[Instructions to follow]: Could you copy every line of the data that contains "Bahia"?

☆ ☆ ☆ ☆

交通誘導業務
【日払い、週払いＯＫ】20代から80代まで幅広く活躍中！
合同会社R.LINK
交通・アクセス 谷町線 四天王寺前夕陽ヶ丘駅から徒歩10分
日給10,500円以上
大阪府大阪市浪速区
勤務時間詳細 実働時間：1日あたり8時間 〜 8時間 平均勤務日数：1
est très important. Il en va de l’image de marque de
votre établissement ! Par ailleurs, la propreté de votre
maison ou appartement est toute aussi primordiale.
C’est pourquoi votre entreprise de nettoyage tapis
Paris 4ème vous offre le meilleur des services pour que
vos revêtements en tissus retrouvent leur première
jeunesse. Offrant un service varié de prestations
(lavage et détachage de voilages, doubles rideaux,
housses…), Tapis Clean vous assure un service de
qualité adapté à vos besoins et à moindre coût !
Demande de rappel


☆ ☆ ☆ ☆

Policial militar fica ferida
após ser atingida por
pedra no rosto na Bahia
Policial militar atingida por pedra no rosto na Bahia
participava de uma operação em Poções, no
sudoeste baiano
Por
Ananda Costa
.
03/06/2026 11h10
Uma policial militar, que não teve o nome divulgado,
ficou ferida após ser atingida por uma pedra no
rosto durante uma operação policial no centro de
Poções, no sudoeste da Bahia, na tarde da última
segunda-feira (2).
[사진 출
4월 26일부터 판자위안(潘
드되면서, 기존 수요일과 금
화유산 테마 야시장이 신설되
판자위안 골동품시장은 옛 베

☆ ☆ ☆ ☆

[Response for this exercise]:
pedra no rosto na Bahia
Policial militar atingida por pedra no rosto na Bahia
Poções, no sudoeste da Bahia, na tarde da última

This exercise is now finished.